> WHAT THIS TASK INVOLVES
The response must consist of each line in the listing that has the word "Помощь" in it.
※
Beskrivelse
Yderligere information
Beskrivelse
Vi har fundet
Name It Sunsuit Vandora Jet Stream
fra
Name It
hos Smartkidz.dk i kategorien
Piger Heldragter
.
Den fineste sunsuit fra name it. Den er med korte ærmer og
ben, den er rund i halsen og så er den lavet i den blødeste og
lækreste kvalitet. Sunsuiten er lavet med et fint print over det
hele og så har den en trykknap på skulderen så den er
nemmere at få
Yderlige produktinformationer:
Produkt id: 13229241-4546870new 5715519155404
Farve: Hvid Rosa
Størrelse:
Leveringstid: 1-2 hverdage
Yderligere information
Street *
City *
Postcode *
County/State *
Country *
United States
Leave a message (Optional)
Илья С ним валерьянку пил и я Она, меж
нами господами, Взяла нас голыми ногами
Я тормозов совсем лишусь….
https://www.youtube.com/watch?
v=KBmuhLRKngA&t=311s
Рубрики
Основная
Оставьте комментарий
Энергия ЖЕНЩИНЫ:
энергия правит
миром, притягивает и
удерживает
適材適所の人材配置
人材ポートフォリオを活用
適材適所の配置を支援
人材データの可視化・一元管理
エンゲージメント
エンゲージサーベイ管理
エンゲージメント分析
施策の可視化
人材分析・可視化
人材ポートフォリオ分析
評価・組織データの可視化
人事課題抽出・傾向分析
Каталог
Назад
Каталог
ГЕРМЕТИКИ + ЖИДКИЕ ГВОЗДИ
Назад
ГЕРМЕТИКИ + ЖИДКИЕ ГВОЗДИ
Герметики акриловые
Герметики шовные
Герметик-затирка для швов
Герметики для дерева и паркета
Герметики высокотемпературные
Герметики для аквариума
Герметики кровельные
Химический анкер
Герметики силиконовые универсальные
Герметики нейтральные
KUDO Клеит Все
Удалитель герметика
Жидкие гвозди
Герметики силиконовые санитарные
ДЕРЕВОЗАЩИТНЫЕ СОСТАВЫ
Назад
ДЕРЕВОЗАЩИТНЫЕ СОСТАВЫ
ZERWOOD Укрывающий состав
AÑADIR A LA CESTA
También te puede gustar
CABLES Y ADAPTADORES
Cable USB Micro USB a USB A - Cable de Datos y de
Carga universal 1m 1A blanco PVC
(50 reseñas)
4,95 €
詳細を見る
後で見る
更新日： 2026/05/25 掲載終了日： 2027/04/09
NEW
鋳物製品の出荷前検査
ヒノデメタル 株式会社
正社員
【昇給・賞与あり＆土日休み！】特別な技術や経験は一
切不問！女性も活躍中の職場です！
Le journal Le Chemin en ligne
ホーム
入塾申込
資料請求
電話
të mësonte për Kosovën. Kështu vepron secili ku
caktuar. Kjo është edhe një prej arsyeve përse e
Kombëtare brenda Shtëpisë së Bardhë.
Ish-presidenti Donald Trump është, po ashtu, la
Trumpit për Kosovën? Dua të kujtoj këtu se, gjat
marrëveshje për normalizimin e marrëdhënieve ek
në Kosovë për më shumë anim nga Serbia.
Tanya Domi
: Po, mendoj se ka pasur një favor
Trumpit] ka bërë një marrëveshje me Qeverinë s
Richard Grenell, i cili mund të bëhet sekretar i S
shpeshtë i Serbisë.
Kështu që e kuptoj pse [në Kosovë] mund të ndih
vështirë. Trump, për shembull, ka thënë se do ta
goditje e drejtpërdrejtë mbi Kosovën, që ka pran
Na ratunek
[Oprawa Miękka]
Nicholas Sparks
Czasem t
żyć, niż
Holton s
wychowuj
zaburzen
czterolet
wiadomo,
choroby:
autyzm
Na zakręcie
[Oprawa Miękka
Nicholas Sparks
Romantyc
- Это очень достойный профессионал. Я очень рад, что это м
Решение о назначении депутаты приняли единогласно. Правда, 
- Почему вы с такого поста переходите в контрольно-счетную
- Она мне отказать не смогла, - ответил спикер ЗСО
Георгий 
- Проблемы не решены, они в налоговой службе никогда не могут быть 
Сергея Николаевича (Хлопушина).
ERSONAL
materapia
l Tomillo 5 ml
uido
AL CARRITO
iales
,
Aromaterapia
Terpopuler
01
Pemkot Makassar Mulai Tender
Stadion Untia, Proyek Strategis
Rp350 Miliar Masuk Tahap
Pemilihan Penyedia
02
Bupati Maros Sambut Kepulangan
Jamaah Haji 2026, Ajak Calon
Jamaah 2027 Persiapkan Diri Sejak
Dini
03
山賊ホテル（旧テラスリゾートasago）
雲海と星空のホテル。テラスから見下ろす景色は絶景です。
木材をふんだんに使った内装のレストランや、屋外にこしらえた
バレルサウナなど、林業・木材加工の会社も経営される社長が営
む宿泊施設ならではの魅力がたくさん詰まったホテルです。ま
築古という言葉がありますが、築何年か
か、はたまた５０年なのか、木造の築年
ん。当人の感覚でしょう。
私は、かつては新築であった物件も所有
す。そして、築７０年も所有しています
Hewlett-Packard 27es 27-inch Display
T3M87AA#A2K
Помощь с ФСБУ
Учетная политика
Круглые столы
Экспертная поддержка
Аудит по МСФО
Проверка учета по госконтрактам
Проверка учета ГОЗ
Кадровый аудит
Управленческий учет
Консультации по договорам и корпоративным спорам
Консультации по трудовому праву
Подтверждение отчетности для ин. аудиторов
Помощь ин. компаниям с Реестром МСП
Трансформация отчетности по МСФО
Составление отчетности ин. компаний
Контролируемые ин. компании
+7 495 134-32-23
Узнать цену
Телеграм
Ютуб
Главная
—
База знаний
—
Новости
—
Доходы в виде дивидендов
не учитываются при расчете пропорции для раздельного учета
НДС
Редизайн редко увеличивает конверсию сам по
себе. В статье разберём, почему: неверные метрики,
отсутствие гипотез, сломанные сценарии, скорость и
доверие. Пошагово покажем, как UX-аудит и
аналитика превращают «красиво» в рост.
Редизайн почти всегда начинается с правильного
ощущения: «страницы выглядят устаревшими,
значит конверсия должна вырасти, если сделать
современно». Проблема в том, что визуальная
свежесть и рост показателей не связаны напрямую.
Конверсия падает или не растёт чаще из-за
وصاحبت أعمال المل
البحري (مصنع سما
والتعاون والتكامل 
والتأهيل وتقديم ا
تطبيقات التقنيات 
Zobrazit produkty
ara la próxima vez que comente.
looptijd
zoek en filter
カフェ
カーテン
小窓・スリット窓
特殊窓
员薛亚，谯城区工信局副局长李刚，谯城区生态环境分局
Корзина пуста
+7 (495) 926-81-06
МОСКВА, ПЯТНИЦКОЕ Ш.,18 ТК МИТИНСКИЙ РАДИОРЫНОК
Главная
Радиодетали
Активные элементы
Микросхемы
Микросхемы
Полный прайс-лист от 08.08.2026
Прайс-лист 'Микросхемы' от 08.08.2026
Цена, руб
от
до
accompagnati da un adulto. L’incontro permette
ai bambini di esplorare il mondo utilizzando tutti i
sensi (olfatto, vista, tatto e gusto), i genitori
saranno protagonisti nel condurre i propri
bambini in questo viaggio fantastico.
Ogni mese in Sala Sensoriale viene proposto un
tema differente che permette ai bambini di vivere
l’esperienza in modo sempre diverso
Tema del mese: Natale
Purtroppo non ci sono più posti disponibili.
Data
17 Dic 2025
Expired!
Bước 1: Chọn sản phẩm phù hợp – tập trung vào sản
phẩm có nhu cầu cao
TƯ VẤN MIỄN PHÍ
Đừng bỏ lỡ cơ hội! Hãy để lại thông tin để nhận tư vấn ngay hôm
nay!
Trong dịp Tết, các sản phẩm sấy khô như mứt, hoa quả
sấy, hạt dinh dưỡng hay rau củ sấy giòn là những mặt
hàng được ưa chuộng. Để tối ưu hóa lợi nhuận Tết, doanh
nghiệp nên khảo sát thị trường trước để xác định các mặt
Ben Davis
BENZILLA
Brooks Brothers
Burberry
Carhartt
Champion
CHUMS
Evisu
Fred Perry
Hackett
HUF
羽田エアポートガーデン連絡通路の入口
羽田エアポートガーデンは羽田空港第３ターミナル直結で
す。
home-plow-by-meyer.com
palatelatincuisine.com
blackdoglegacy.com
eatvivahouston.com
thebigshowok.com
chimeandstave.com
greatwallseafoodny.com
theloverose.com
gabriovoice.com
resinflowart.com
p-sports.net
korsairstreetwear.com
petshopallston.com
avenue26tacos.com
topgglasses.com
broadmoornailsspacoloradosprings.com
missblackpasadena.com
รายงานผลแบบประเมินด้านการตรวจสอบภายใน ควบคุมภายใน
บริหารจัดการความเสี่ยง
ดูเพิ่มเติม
※
> OUTPUT FOR THIS TASK
Помощь с ФСБУ
Помощь ин. компаниям с Реестром МСП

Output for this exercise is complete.